The banking crisis earlier this year created a lot of turmoil with some banks failing and others experiencing significant downward pressure, suggests Kelley Wright, editor of Investment Quality Trends — a service focused on blue chip dividend-paying stocks.
The market has yet to fully stabilize in this space as evidenced by many regional banks not yet having recovered on a per share price basis. Old National Bancorp (ONB) is one that was a victim of the "throw the baby out with the bath water" mentality that gripped Wall Street after the Silicon Bank debacle, among others. ONB is not a large bank, but it is growing, and growth has always been part of its history, engaging in purchases and mergers in order to expand.
By example, in February of 2022 the bank merged with First Midwest. This resulted in the bank becoming the 6th largest commercial bank headquartered in the Midwest and, with $48.5 billion in assets, one of the 30 largest in the country.

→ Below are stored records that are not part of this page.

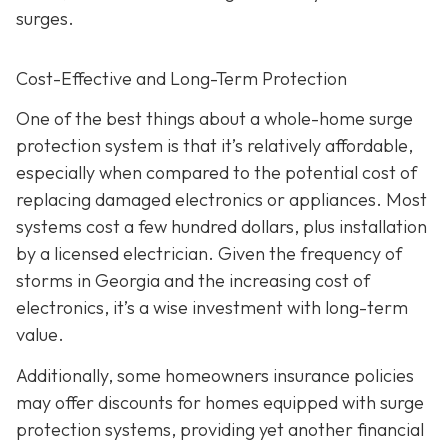
surges.
Cost-Effective and Long-Term Protection
One of the best things about a whole-home surge
protection system is that it’s relatively affordable,
especially when compared to the potential cost of
replacing damaged electronics or appliances. Most
systems cost a few hundred dollars, plus installation
by a licensed electrician. Given the frequency of
storms in Georgia and the increasing cost of
electronics, it’s a wise investment with long-term
value.
Additionally, some homeowners insurance policies
may offer discounts for homes equipped with surge
protection systems, providing yet another financial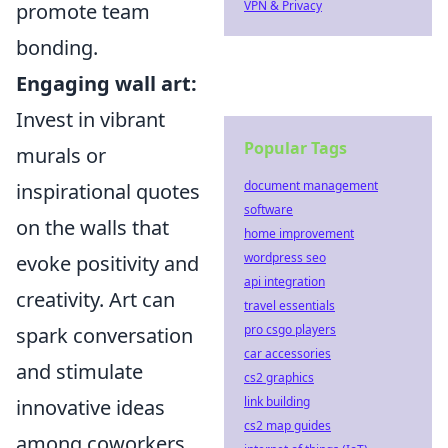
VPN & Privacy
promote team
bonding.
Engaging wall art:
Invest in vibrant
Popular Tags
murals or
document management
inspirational quotes
software
on the walls that
home improvement
wordpress seo
evoke positivity and
api integration
creativity. Art can
travel essentials
pro csgo players
spark conversation
car accessories
and stimulate
cs2 graphics
link building
innovative ideas
cs2 map guides
among coworkers.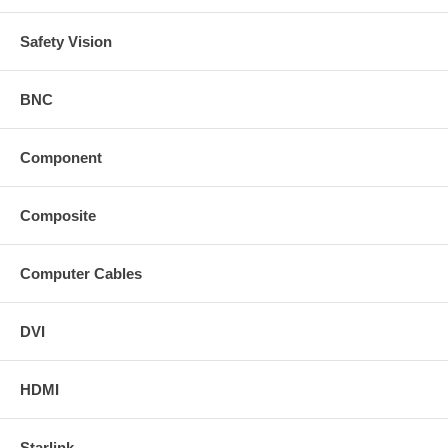
Safety Vision
BNC
Component
Composite
Computer Cables
DVI
HDMI
Starlink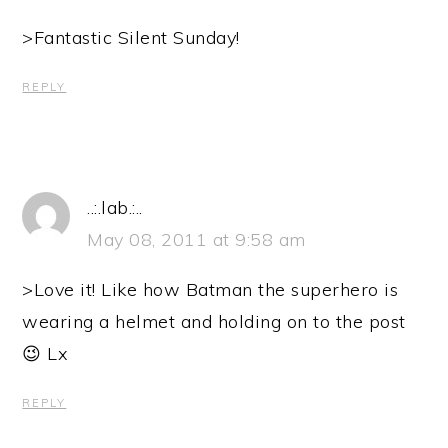
>Fantastic Silent Sunday!
REPLY
..:.lab.:..
May 08, 2011 at 9:58 am
>Love it! Like how Batman the superhero is
wearing a helmet and holding on to the post
😉 Lx
REPLY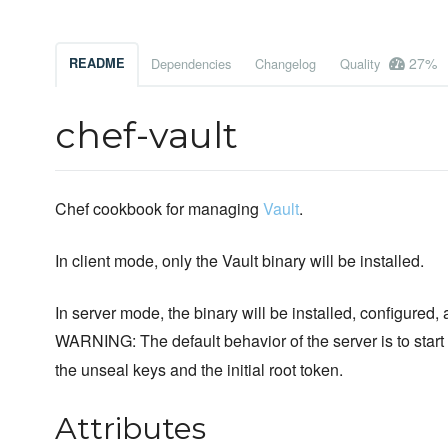
27%
README
Dependencies
Changelog
Quality
chef-vault
Chef cookbook for managing
Vault
.
In client mode, only the Vault binary will be installed.
In server mode, the binary will be installed, configured, 
WARNING: The default behavior of the server is to star
the unseal keys and the initial root token.
Attributes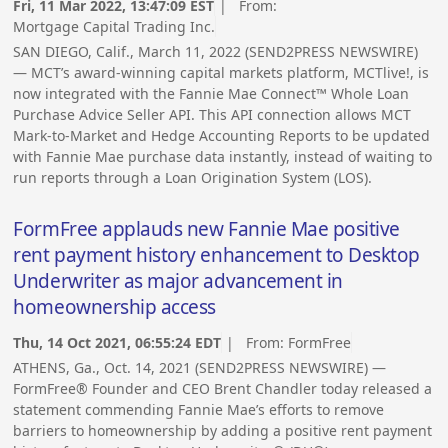
Fri, 11 Mar 2022, 13:47:09 EST
| From:
Mortgage Capital Trading Inc.
SAN DIEGO, Calif., March 11, 2022 (SEND2PRESS NEWSWIRE)
— MCT’s award-winning capital markets platform, MCTlive!, is
now integrated with the Fannie Mae Connect™ Whole Loan
Purchase Advice Seller API. This API connection allows MCT
Mark-to-Market and Hedge Accounting Reports to be updated
with Fannie Mae purchase data instantly, instead of waiting to
run reports through a Loan Origination System (LOS).
FormFree applauds new Fannie Mae positive
rent payment history enhancement to Desktop
Underwriter as major advancement in
homeownership access
Thu, 14 Oct 2021, 06:55:24 EDT
| From:
FormFree
ATHENS, Ga., Oct. 14, 2021 (SEND2PRESS NEWSWIRE) —
FormFree® Founder and CEO Brent Chandler today released a
statement commending Fannie Mae’s efforts to remove
barriers to homeownership by adding a positive rent payment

ONB has about 256 branches, from which it offers all of the traditional bank services and products along with wealth management, investment, and foreign currency services. The company will sell assets when they no longer fit their long-term vision. By example, the bank sold its operations as a qualified custodian for health savings accounts in November of 2022.
Over the last 3 years ONB has had substantial growth in loans, securities, and cash, which has been made possible by a significant increase in deposits, which have remained stable where others haven’t.
On a dividend yield basis ONB is not a barn burner, but its internal cash flow metrics are strong with an ROIC, FCFY, and PVR of 13%, 10%, and 0.4 respectively. This is to say when this sector fully stabilizes there is ample growth prospects for this company.
I also note that Old National is a member of our Timely Ten list of blue chip stocks. These stocks represent our current top recommendations among all stocks chosen from among those that we rank in the the "Undervalued" category.